Inaccurate MAR Documentation for Medications After Resident Transfer
Penalty
Summary
The deficiency involves the facility’s failure to maintain an accurate medical record regarding medication administration for a resident with severe cognitive impairment and multiple diagnoses, including acute respiratory failure with hypoxia, hypertension, and bipolar disorder. The resident was admitted in late September and discharged in early March. On the day of discharge, nursing documentation shows that the resident was transferred to a local hospital in the mid-afternoon due to behavioral symptoms, with a discharge note at 3:33 PM and a nursing progress note at 3:38 PM confirming that EMTs responded to a 911 call, the resident’s guardian consented to transfer, and the physician and DON were notified.
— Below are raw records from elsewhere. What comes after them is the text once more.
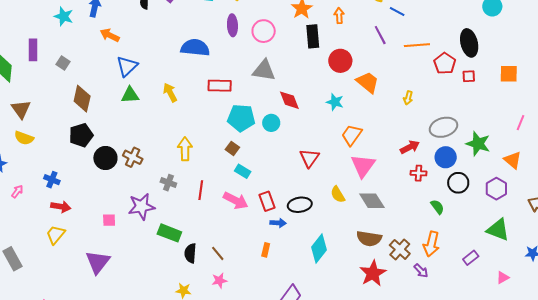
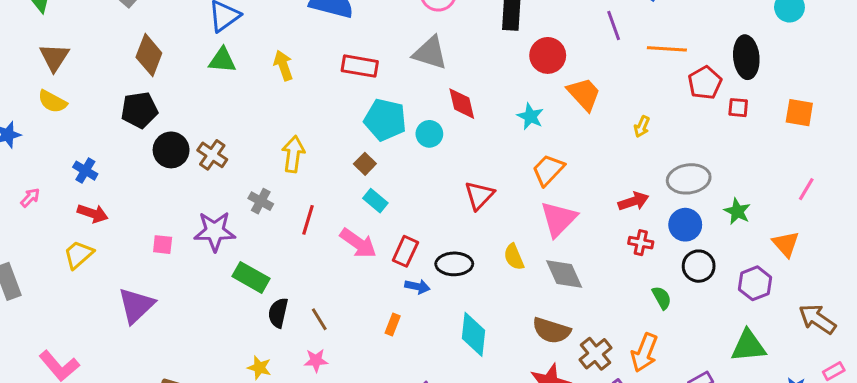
green star: (478, 144) -> (737, 211), size x0.7
pink arrow: (17, 191) -> (30, 198), moved
red rectangle: (267, 201) -> (405, 251), turned 36
green triangle: (498, 230) -> (748, 346), turned -35
cyan diamond: (319, 249) -> (473, 334), turned -40

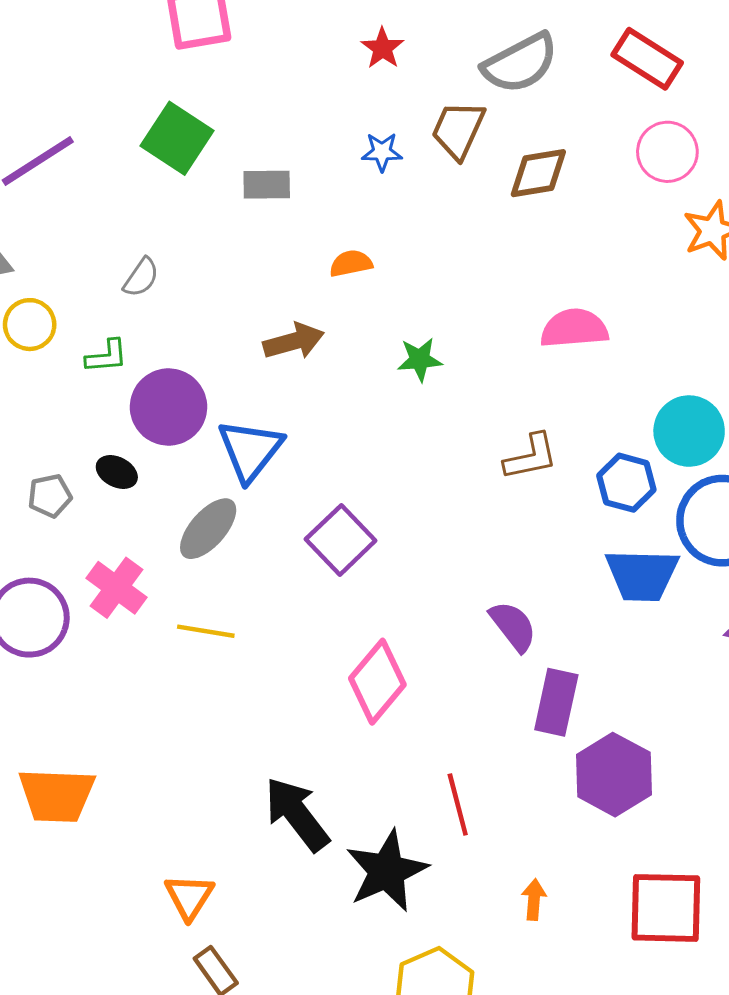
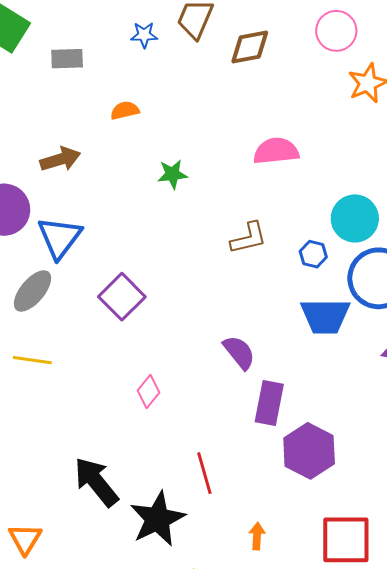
brown arrow: (294, 341) -> (60, 159), moved
blue hexagon: (626, 483) -> (313, 254), size x0.7
pink diamond: (377, 682) -> (148, 392), size x0.6

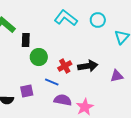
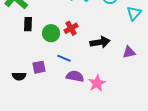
black rectangle: (26, 40) -> (28, 24), moved
red cross: (65, 66) -> (71, 28), moved

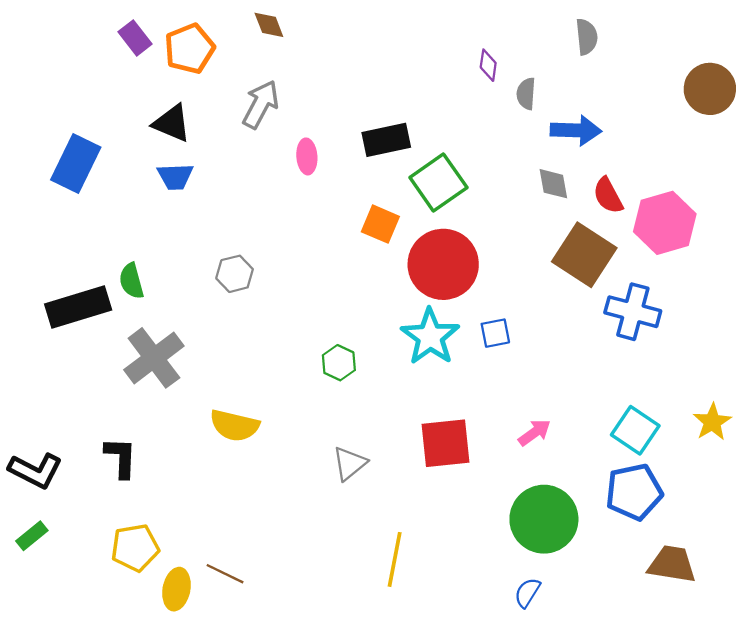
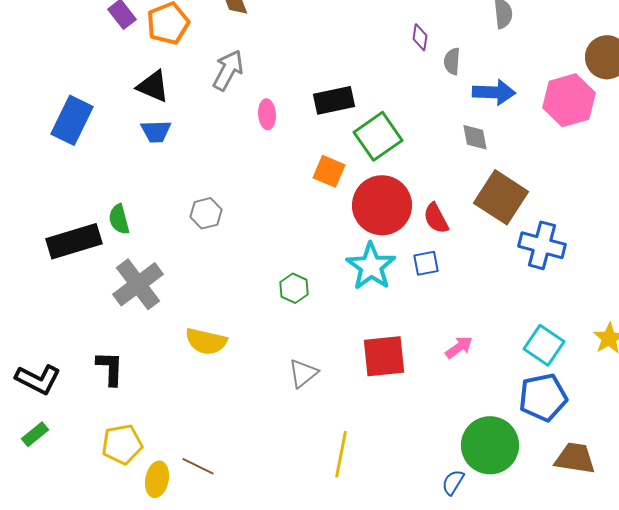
red semicircle: (608, 196) -> (436, 218), moved
pink hexagon: (665, 223) -> (569, 100), moved
green circle: (544, 519) -> (490, 445), moved

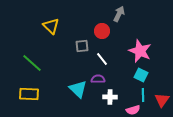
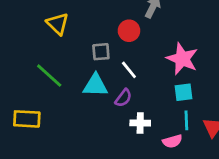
green line: (32, 63) -> (49, 76), moved
cyan square: (141, 75) -> (184, 92), turned -32
purple semicircle: (98, 79) -> (123, 98), turned 128
cyan triangle: (78, 89) -> (95, 85), moved, turned -42

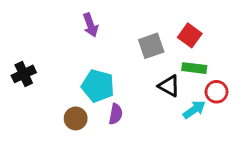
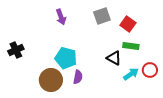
gray square: (151, 46) -> (102, 16), moved
red circle: (216, 92) -> (150, 70), moved
brown circle: (76, 118) -> (51, 80), size x1.5

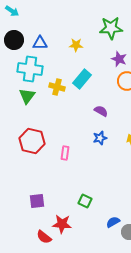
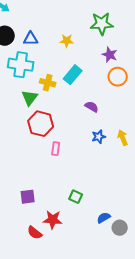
green triangle: (27, 96) -> (30, 98), moved
blue star: (100, 138) -> (99, 137), moved
red hexagon: (32, 141) -> (41, 124), moved

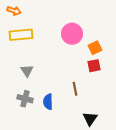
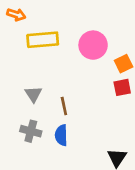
yellow rectangle: (21, 35) -> (43, 40), moved
brown line: (75, 89) -> (64, 106), moved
The resident was transported to the hospital via stretcher and was no longer in the facility after that time. Despite the resident’s transfer out of the building that afternoon, the March Medication Administration Record (MAR) documented that bedtime doses of magnesium oxide 400 mg BID for hypomagnesemia, metoprolol tartrate 100 mg BID for tachycardia, and Seroquel 25 mg BID for bipolar disorder were administered by an LPN at bedtime that same day. The LPN assigned to the second shift stated that bedtime medications were to be given at 9 PM, with a one-hour window before or after, but could not recall whether the resident was in the building around that time. The DON confirmed that the facility’s bedtime medication administration window was between 7 PM and 10 PM and, upon reviewing the MAR and progress notes, questioned how the medications could have been administered when the resident had already been transferred to the hospital, indicating that someone documented administration of medications after the resident had been discharged from the facility.